Menurut Hendro, sebelum kejadian, satu tim serse Polsek yang dipimpin Kanit Reskrim AKP Ade Hermawan, sedang melakukan penyelidikan terhadap pelaku pengeroyokan pemukulan di muka umum.

Akan tetapi, terjadi kesalahfahaman sehingga warga sekitar tempat kejadian malah balik melawan polisi.

“Saat dilakukan penangkapan di TKP, terjadi perlawanan oleh masyarakat yang ada di TKP sehingga anggota luka memar,” kata Hendro seperti dilansir dari Pojoksatu.id.

Saat itulah, terdengar bunyi letusan yang berasal dari senjata Bripka Pepe, mengenai tengkuk Agus yang membuatnya tewas seketika.

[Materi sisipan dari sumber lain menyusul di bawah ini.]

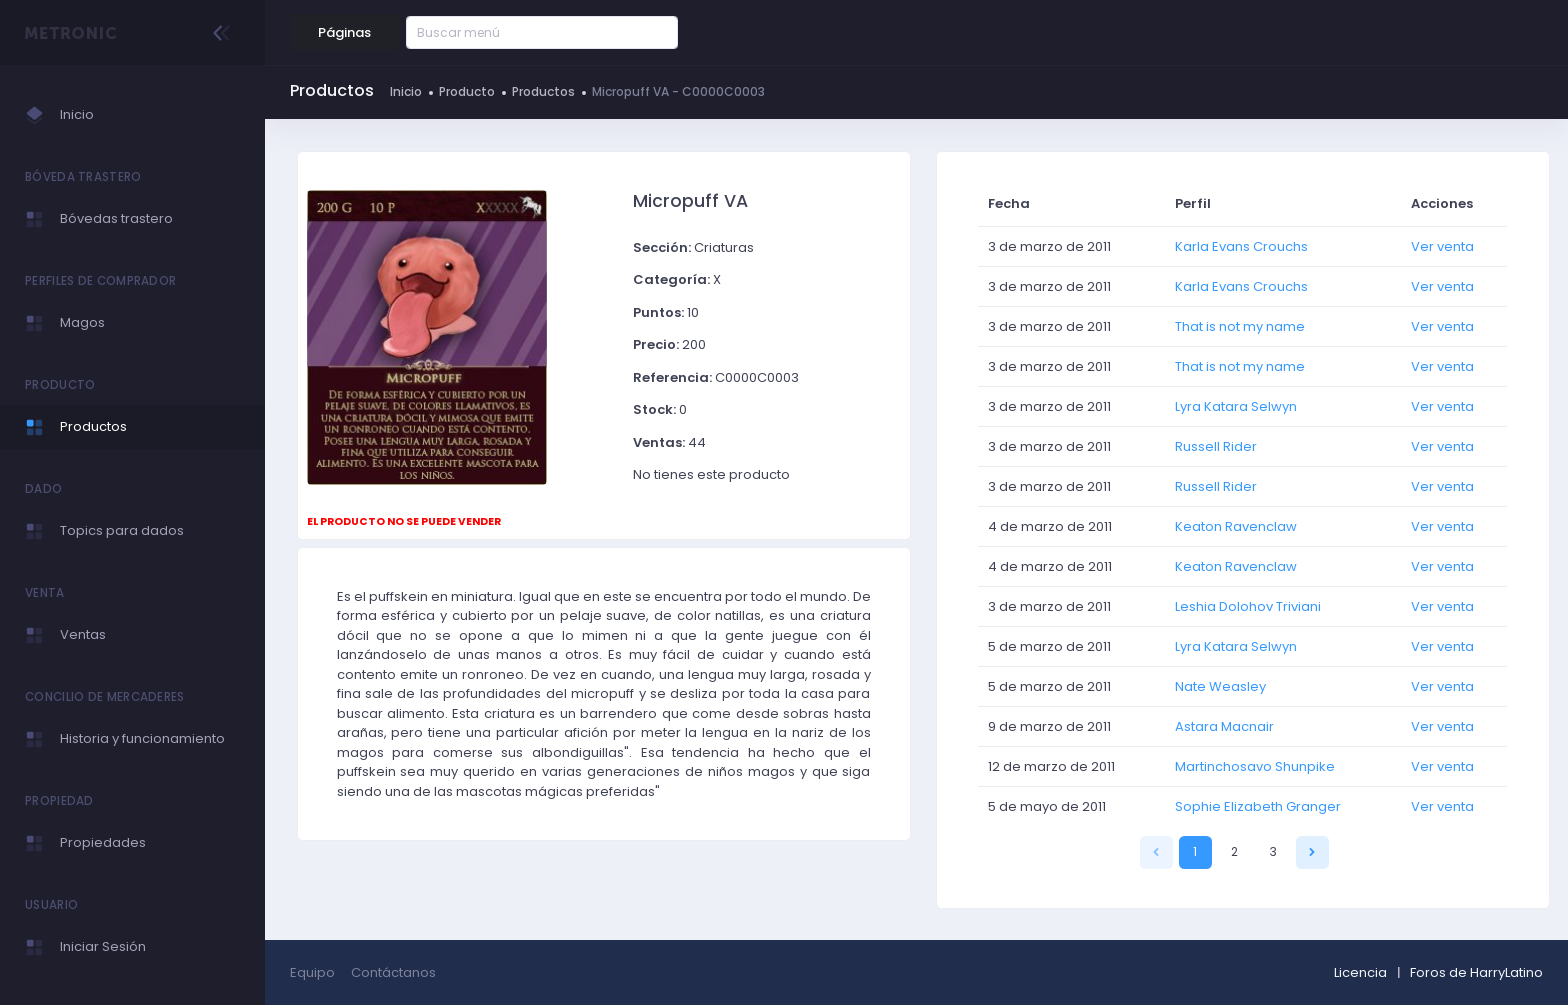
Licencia (1360, 972)
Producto (467, 91)
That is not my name (1240, 326)
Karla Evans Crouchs (1241, 246)
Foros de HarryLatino (1476, 972)
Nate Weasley (1220, 686)
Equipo (312, 972)
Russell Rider (1216, 446)
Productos (543, 91)
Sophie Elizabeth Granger (1258, 806)
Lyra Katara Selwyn (1236, 406)
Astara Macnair (1224, 726)
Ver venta (1442, 246)
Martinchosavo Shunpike (1255, 766)
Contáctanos (393, 972)
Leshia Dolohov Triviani (1248, 606)
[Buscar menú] (514, 32)
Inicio (406, 91)
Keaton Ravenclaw (1236, 526)
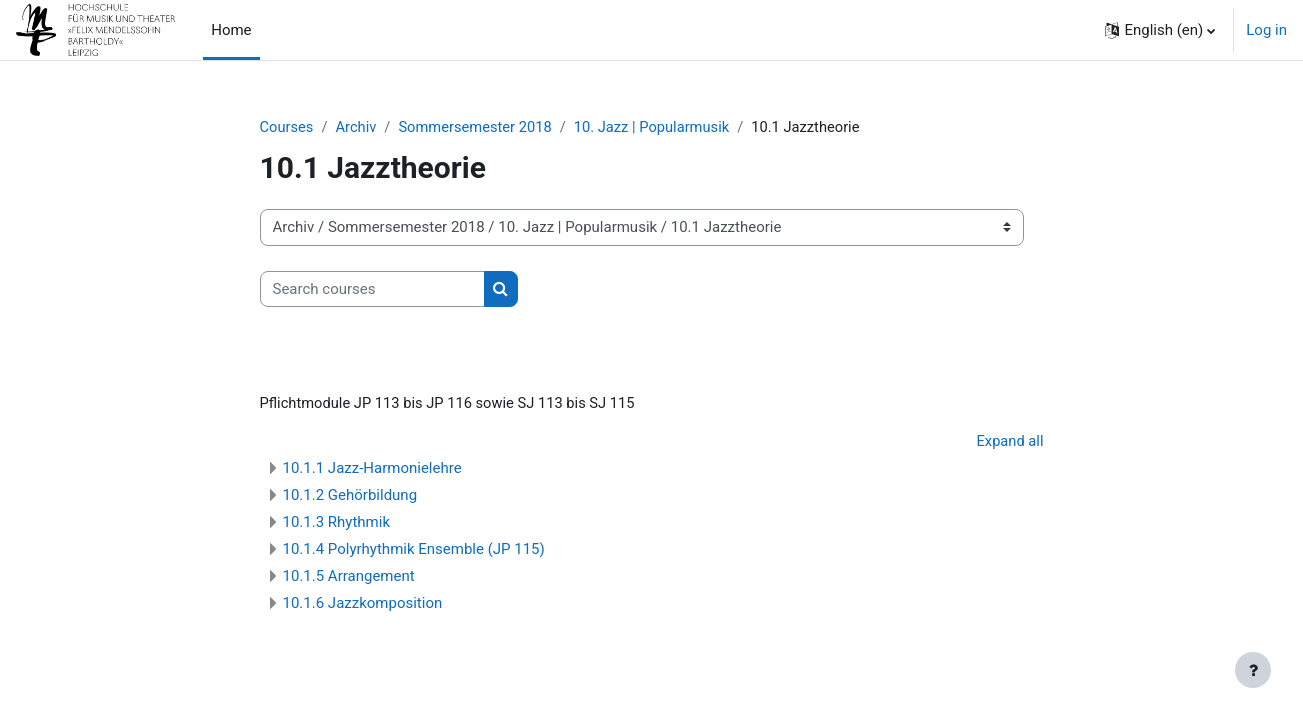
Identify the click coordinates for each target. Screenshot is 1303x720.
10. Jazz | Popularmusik (659, 127)
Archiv (358, 127)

Untuk kasus insiden ini, Hendro mengatakan kalau pihaknya telah menginstruksikan kepada Paminal serta berkoordinasi dengan propam Polda Jabar untuk melakukan penyelidikan terhadap kasus tersebut apakah ketidaksengajaan, apakah terjadi perebutan senjata, atau Bripka Pepe membela diri. Atau mungkin polisi itu sengaja menembak Agus.

Setelah sempat diperiksa di RS. Bhayangkara Sartika Asih Bandung, Jenazah Agus pun telah dimakamkan Minggu (01/10/2017) siang.

Kapolrestabes Bandung Kombes Pol Hendro Pandowo didampingi Kasat Reskrim Polrestabes Bandung Yoris Maulana sempat mendatangi rumah duka dan menyantuni keluarga Agus.